Euler’s identity $e^{i\pi}+1=0$ is a beautiful formula in $\mathbb{R}^2$.

$$
\frac {\partial^r} {\partial \omega^r} \left(\frac {y^{\omega}} {\omega}\right)
= \left(\frac {y^{\omega}} {\omega}\right) \left\{(\log y)^r + \sum_{i=1}^r \frac {(-1)^i r \cdots (r-i+1) (\log y)^{r-i}} {\omega^i} \right\}
$$

Spam and XSS prevention

Preventing XSS attacks

We use DOMPurify to sanitize every comment input to prevent potential XSS attacks. This means you can't use <iframe> or any form of script.

At the same time, all links will be automatically set rel="noreferrer noopener" and opened in a new window with target="_ blank".

Preventing malicious content implantation

• To prevent users from creating submitable forms in the comment area to trick other visitors submitting information, <form> and <input> are not allowed

• To prevent users from using style tag to revise website pages or modify their own comment styles to implant spam ads, the <style> tag and the style attribute are not allowed.

• To prevent users from abusing media autoplay feature, autoplay attribute is not allowed.

Restricted preview function

In order to control the size of the client @waline / client, many functions cannot be displayed correctly in the preview mode, but after submission they will be correctly rendered in the comment area.

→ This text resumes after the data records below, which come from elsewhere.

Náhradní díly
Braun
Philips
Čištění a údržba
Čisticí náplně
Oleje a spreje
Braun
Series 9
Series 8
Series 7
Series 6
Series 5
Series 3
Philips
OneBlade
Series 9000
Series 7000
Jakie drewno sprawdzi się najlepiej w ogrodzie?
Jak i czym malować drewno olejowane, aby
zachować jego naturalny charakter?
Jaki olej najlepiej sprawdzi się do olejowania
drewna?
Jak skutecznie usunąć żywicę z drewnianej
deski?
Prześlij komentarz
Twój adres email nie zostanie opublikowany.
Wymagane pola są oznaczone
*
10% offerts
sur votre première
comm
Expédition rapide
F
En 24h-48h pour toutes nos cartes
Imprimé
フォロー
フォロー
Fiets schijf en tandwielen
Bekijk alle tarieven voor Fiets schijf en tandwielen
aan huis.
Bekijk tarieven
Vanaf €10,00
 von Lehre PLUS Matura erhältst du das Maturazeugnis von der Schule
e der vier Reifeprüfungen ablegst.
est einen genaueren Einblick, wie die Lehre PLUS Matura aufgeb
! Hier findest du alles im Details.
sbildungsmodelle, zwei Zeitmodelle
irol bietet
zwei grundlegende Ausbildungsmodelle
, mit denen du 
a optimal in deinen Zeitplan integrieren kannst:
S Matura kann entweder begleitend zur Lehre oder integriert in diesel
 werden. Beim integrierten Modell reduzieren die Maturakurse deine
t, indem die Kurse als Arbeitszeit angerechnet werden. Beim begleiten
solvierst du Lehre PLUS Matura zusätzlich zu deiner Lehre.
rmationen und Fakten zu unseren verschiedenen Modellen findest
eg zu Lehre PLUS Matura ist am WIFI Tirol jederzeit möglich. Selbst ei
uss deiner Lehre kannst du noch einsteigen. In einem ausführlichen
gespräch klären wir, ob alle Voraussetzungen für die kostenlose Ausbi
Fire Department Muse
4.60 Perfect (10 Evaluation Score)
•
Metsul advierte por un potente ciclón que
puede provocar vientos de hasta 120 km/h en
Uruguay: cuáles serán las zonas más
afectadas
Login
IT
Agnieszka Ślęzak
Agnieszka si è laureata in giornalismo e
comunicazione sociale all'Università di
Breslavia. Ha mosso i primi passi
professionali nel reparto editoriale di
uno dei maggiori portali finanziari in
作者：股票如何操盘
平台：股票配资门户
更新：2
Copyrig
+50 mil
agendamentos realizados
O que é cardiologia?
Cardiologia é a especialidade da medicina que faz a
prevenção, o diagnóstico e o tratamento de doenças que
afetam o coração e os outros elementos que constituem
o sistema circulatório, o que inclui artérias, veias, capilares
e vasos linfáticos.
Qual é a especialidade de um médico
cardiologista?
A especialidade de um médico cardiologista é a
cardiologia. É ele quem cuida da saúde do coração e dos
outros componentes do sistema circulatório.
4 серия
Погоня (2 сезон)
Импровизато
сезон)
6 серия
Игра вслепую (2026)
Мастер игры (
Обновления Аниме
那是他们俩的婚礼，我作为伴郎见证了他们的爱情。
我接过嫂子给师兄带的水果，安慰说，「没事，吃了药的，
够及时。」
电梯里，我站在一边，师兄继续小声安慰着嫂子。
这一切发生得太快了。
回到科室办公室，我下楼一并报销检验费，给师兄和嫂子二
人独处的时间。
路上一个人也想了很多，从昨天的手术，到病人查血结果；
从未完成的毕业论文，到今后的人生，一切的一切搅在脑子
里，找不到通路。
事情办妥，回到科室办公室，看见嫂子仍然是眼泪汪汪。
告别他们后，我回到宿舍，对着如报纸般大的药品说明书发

This includes the following restrictions:

• Standard emoji syntax (e.g.: tada: :tada:) cannot be rendered correctly

• Superscript and subscript (e.g.: H~2~O, x^2^) cannot be rendered correctly

• Tex syntax, or mathematical formulas (e.g.: $a = 1$) cannot be rendered correctly

• Code blocks will be highlighted in random colors splited by specific characters

Principle

1. Considering the size, the client uses marked for rendering and hanabi for highlighting, which will have the above limitations.

2. When a user submits a comment, the client embeds custom Emoji images, and the raw comment will be sent to the server.

3. The server receives the comment, uses markdown-it to render markdown correctly with related plugins, and uses prismjs to highlight code blocks according to the language, and finally executes XSS sanitizing.

4. After successfully processed, the server storage the render content in database, and returns it to the client when needed so comment will be displayed normally.